- _What this task involves_: Exactly the lines from the one that contains "von der Einkommenssteuer" through the end of the material below are to be output, the first and last included.

- _Data supplied_:

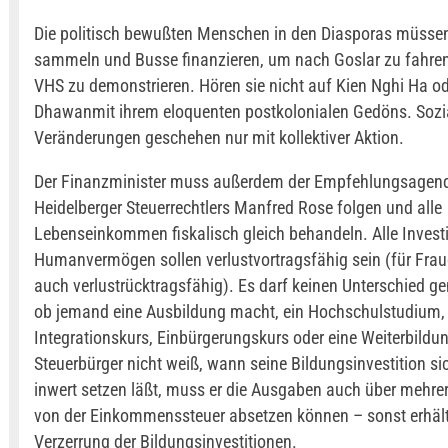
Die politisch bewußten Menschen in den Diasporas müsse
sammeln und Busse finanzieren, um nach Goslar zu fahren
VHS zu demonstrieren. Hören sie nicht auf Kien Nghi Ha od
Dhawanmit ihrem eloquenten postkolonialen Gedöns. Sozi
Veränderungen geschehen nur mit kollektiver Aktion.
Der Finanzminister muss außerdem der Empfehlungsagen
Heidelberger Steuerrechtlers Manfred Rose folgen und alle
Lebenseinkommen fiskalisch gleich behandeln. Alle Investi
Humanvermögen sollen verlustvortragsfähig sein (für Fra
auch verlustrücktragsfähig). Es darf keinen Unterschied 
ob jemand eine Ausbildung macht, ein Hochschulstudium, 
Integrationskurs, Einbürgerungskurs oder eine Weiterbildun
Steuerbürger nicht weiß, wann seine Bildungsinvestition s
inwert setzen läßt, muss er die Ausgaben auch über mehre
von der Einkommenssteuer absetzen können – sonst erhäl
Verzerrung der Bildungsinvestitionen.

- _Task response_:
von der Einkommenssteuer absetzen können – sonst erhäl
Verzerrung der Bildungsinvestitionen.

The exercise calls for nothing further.